## [What this task involves]
The entries below should be given again exactly, minus their pictures.

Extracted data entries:
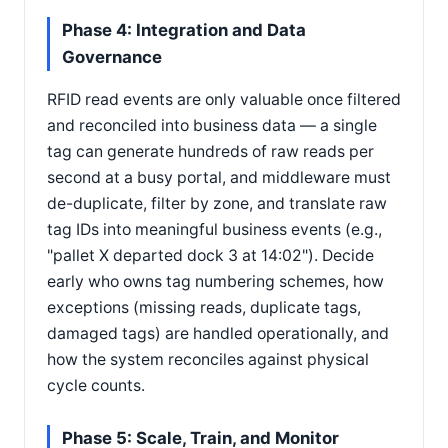
Phase 4: Integration and Data
Governance
RFID read events are only valuable once filtered
and reconciled into business data — a single
tag can generate hundreds of raw reads per
second at a busy portal, and middleware must
de-duplicate, filter by zone, and translate raw
tag IDs into meaningful business events (e.g.,
"pallet X departed dock 3 at 14:02"). Decide
early who owns tag numbering schemes, how
exceptions (missing reads, duplicate tags,
damaged tags) are handled operationally, and
how the system reconciles against physical
cycle counts.
Phase 5: Scale, Train, and Monitor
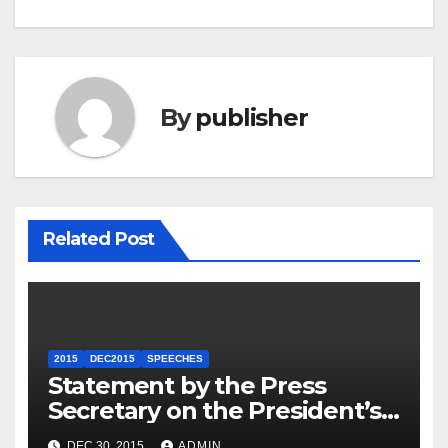
By
publisher
Related Post
2015
DEC2015
SPEECHES
Statement by the Press
Secretary on the President’s
Travel to Germany
DEC 30, 2015
ADMIN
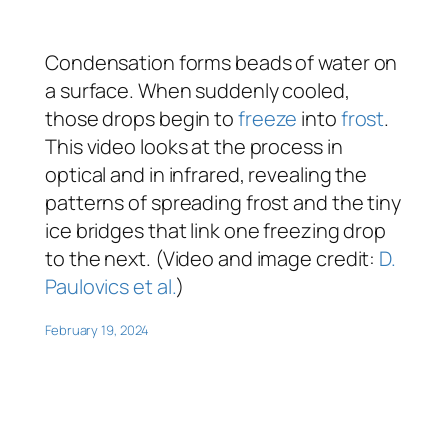
Condensation forms beads of water on
a surface. When suddenly cooled,
those drops begin to
freeze
into
frost
.
This video looks at the process in
optical and in infrared, revealing the
patterns of spreading frost and the tiny
ice bridges that link one freezing drop
to the next. (Video and image credit:
D.
Paulovics et al.
)
February 19, 2024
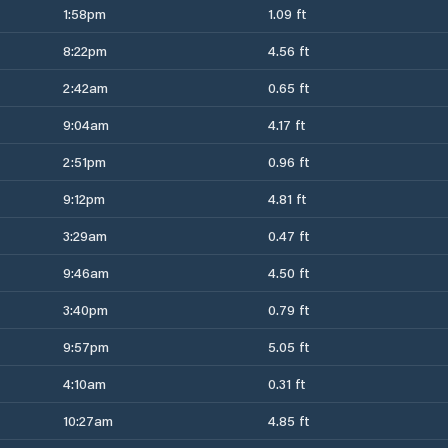
1:58pm
1.09 ft
8:22pm
4.56 ft
2:42am
0.65 ft
9:04am
4.17 ft
2:51pm
0.96 ft
9:12pm
4.81 ft
3:29am
0.47 ft
9:46am
4.50 ft
3:40pm
0.79 ft
9:57pm
5.05 ft
4:10am
0.31 ft
10:27am
4.85 ft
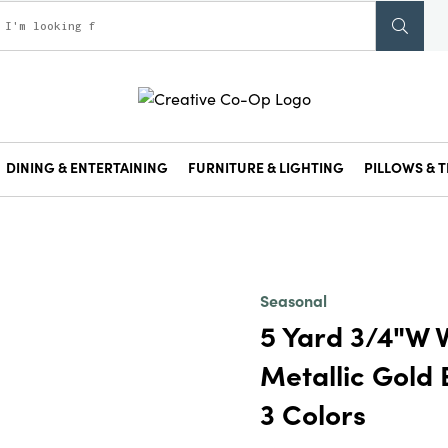
DINING & ENTERTAINING
FURNITURE & LIGHTING
PILLOWS & T
Seasonal
5 Yard 3/4"W V
Metallic Gold
3 Colors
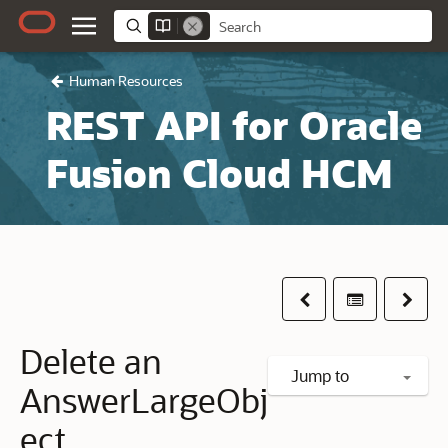
Human Resources
REST API for Oracle
Fusion Cloud HCM
Previous
Table of co
Next
Delete an
Jump to
AnswerLargeObj
ect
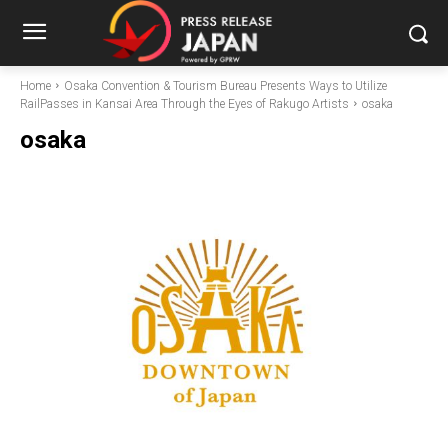
Home
Osaka Convention & Tourism Bureau Presents Ways to Utilize
RailPasses in Kansai Area Through the Eyes of Rakugo Artists
osaka
osaka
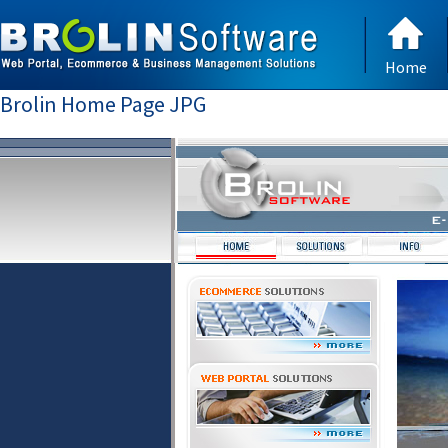
Home
Brolin Home Page JPG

## [Answer space]
Phase 4: Integration and Data
Governance
RFID read events are only valuable once filtered
and reconciled into business data — a single
tag can generate hundreds of raw reads per
second at a busy portal, and middleware must
de-duplicate, filter by zone, and translate raw
tag IDs into meaningful business events (e.g.,
"pallet X departed dock 3 at 14:02"). Decide
early who owns tag numbering schemes, how
exceptions (missing reads, duplicate tags,
damaged tags) are handled operationally, and
how the system reconciles against physical
cycle counts.
Phase 5: Scale, Train, and Monitor
By
publisher
Related Post
2015
DEC2015
SPEECHES
Statement by the Press
Secretary on the President’s
Travel to Germany
DEC 30, 2015
ADMIN
Condensation forms beads of water on
a surface. When suddenly cooled,
those drops begin to
freeze
into
frost
.
This video looks at the process in
optical and in infrared, revealing the
patterns of spreading frost and the tiny
ice bridges that link one freezing drop
to the next. (Video and image credit:
D.
Paulovics et al.
)
February 19, 2024
1:58pm
1.09 ft
8:22pm
4.56 ft
2:42am
0.65 ft
9:04am
4.17 ft
2:51pm
0.96 ft
9:12pm
4.81 ft
3:29am
0.47 ft
9:46am
4.50 ft
3:40pm
0.79 ft
9:57pm
5.05 ft
4:10am
0.31 ft
10:27am
4.85 ft
DINING & ENTERTAINING
FURNITURE & LIGHTING
PILLOWS & T
Seasonal
5 Yard 3/4"W V
Metallic Gold
3 Colors
Human Resources
REST API for Oracle
Fusion Cloud HCM
Previous
Table of co
Next
Delete an
Jump to
AnswerLargeObj
ect
Home
Osaka Convention & Tourism Bureau Presents Ways to Utilize
RailPasses in Kansai Area Through the Eyes of Rakugo Artists
osaka
osaka
Home
Brolin Home Page JPG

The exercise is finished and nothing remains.